Friday, June 28, 2019

Understand Why Supplier Increase Cost

Imagine, one day, you receive an email from a major supplier, with the most important sentence in the email which wrote...... "We have no choice but to increase the selling unit price to you at the end of the year."

When there is a price rise request, procurement responsibility is to investigate those increase and if it is within the margin acceptable compare to the actual cost of material rise. By the standard rule, the portion of the increase should the actual / formulated raw material required per part of produce produce. Nothing else should be inside those price rise, unless there is a  demand for overhead cost absorption as well.

But if there is a unilateral price increase request from supplier, the role of procurement is to investigate this and look for alternative way of resolving this conflict.

Questions which need to be asked as a procurement person;

a) Is there anything we can do to halt this demand for price rise?
b) If yes, what the action plan required?
c) If no, what is the reason for these request?
d) Is there a concern that supplier is putting pressure onto the company due to position of strength?
e) What is wrong with the procurement strategy when this happen?

Understand Reason for Price Increase

In a business environment, the pattern of supply and demand play an important role toward determining the cost of acquisition. The greater the demand compare to supply, material available will be scare and need to be share among all users. This will definitely drive up prices, as in any free flowing economy system.

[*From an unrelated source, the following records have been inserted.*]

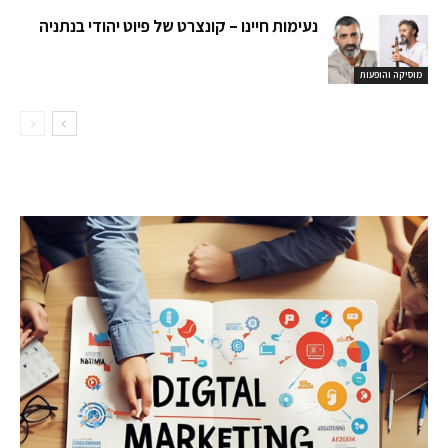
נעימות חיינו – קונצרט של פיוט יהודי בנתניה
מוסיקה והופעות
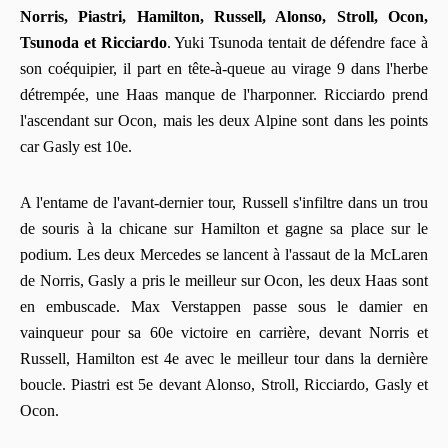
Norris, Piastri, Hamilton, Russell, Alonso, Stroll, Ocon,
Tsunoda et Ricciardo
. Yuki Tsunoda tentait de défendre face à
son coéquipier, il part en tête-à-queue au virage 9 dans l'herbe
détrempée, une Haas manque de l'harponner. Ricciardo prend
l'ascendant sur Ocon, mais les deux Alpine sont dans les points
car Gasly est 10e.
A l'entame de l'avant-dernier tour, Russell s'infiltre dans un trou
de souris à la chicane sur Hamilton et gagne sa place sur le
podium. Les deux Mercedes se lancent à l'assaut de la McLaren
de Norris, Gasly a pris le meilleur sur Ocon, les deux Haas sont
en embuscade. Max Verstappen passe sous le damier en
vainqueur pour sa 60e victoire en carrière, devant Norris et
Russell, Hamilton est 4e avec le meilleur tour dans la dernière
boucle. Piastri est 5e devant Alonso, Stroll, Ricciardo, Gasly et
Ocon.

There is also time, when a supplier can decide to choose which customer they preferred to deal with. This could be due to payment term, quantity and quality of supply, or a private offer from a major customer to secure greater capacity of the supplier output.

And there is times as well, due to a particular customer issues which can drive up the cost of production and shipment.

Very often, the cost of commodity or material involve in the product increase drastically which causes price to be adjusted by suppliers to their customers.

Limiting the Impact

Remember, when the position of the supplier is stronger then the customer based on SWOT analysis, it is always good to ensure as a buyer relying on those supplies, to strengthen the position when compare to the supplier position.

Porter 5 forces principal is always an important guiding light for all businesses to understand the true strength of the competition.

a) What is the buying power of customer?
b) Is there any substitutes material able to be utilize to offset the price increase?
c) Is the entry barrier to the industry easy or difficult?
d)  What is the bargaining power of the suppliers?


The ability of the procurement department to halt or reduced the impact of price increase always fall back to past action and commitment to correct any weaknesses with current action (suppliers has to be convinced). Future action will be a forward looking plan to ensure the position of the buying company is strengthened.


Putting the egg into one basket, of course, as matter of fact, a very risky move and weakened a buyer position. The alternative option is the best, i.e. ensuring all supplies are not controlled by one entity.

Beautiful statement has been said before. Partnering your best supplier to ensure success of any businesses is one of them. But all partnership or co operation, an expiry date will arrive, more often due to competition issue and directly pushed from external forces.

Company lost it competitiveness very often due to loyalty to one supplier or business partnership and the leader lost forecast on the reality of the competition until it is too late to focus.

At times, price rise can be completely halted by looking at issues beyond the selling price of the part. Focusing on what can be done to eliminate the needs to have a price rise. Can the any improvement be made from the supplier or even from a customer point of view.

Improving forecast and reduce the inventory level at supplier warehouse may bring cost down. Very often, supplier has no choice but has to react to last minute demand from a customer and this increase cost of shipment and production. On the other hand, a inaccurate forecast resulted in supplier stock becoming redundant and they maybe unsaid frustration which lead to future price increase to recover losses.

Long term strategy


A forward looking strategy which  constantly review supply base is one of the way to handle and limit price increase. Review not only weaknesses at supplier factories , but it is equally important to review internal weaknesses.

Anticipate the next move in the market place, even though this are only forecasts to reduce surprises.